__Task item__: In the entries below, find the line with "大麻（マリファナ） (5)" and the line with "собственную…". Return those two lines and all lines between them, exactly.
::::::
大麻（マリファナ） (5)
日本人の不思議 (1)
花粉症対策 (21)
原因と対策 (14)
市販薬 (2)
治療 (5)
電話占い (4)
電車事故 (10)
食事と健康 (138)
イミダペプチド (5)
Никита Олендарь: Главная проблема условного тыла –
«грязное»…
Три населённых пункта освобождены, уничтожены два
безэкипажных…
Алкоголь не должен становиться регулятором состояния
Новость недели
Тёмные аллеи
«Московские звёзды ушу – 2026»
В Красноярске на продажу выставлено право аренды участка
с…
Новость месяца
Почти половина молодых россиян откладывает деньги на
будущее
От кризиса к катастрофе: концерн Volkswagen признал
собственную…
::::::
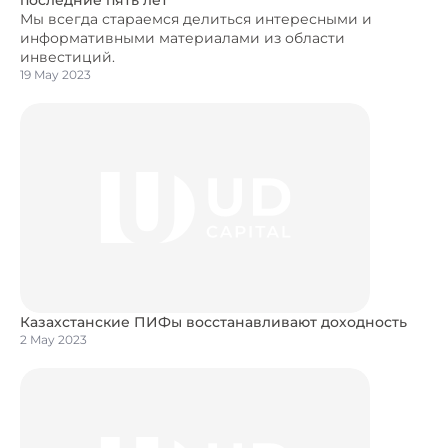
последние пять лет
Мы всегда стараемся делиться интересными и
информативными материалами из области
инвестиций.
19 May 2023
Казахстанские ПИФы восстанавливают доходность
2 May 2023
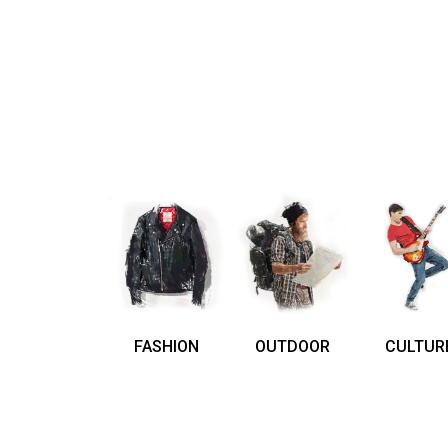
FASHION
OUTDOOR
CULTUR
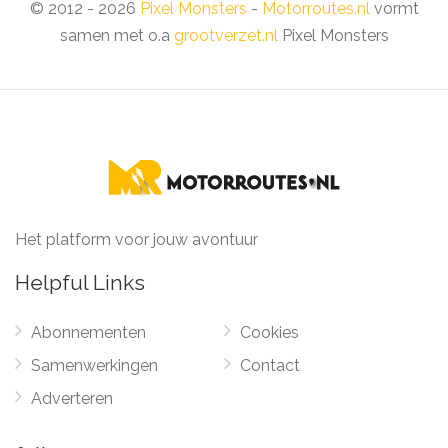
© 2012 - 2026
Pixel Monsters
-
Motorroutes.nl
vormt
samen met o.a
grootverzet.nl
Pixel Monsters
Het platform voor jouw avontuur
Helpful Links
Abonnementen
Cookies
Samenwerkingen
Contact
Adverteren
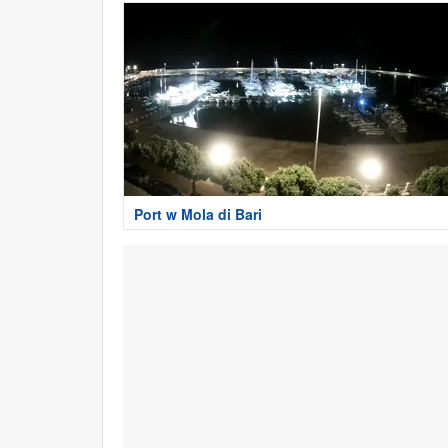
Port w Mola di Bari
::::::
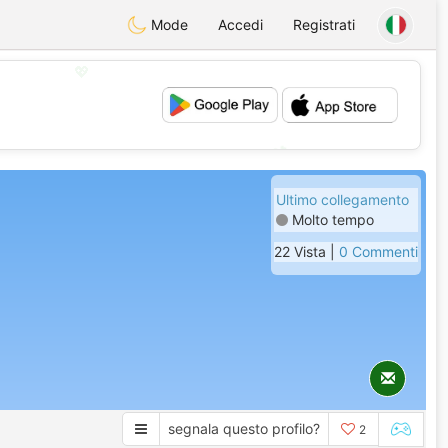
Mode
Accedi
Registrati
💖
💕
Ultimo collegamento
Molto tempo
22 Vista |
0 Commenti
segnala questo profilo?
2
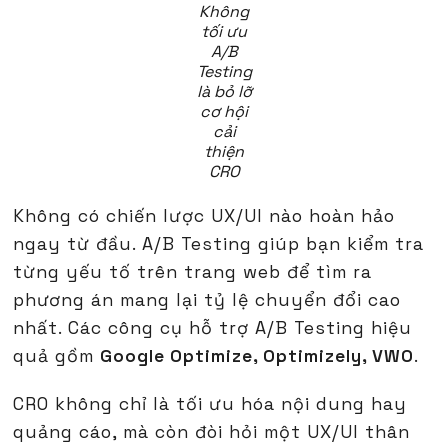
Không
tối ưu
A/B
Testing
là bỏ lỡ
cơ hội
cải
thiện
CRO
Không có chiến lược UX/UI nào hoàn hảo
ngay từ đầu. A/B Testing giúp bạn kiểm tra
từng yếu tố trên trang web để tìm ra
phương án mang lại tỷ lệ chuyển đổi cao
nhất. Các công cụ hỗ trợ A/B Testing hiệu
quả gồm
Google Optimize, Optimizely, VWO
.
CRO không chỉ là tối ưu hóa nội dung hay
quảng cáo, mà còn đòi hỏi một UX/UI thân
::::::
__Expected answer__:
大麻（マリファナ） (5)
日本人の不思議 (1)
花粉症対策 (21)
原因と対策 (14)
市販薬 (2)
治療 (5)
電話占い (4)
電車事故 (10)
食事と健康 (138)
イミダペプチド (5)
Никита Олендарь: Главная проблема условного тыла –
«грязное»…
Три населённых пункта освобождены, уничтожены два
безэкипажных…
Алкоголь не должен становиться регулятором состояния
Новость недели
Тёмные аллеи
«Московские звёзды ушу – 2026»
В Красноярске на продажу выставлено право аренды участка
с…
Новость месяца
Почти половина молодых россиян откладывает деньги на
будущее
От кризиса к катастрофе: концерн Volkswagen признал
собственную…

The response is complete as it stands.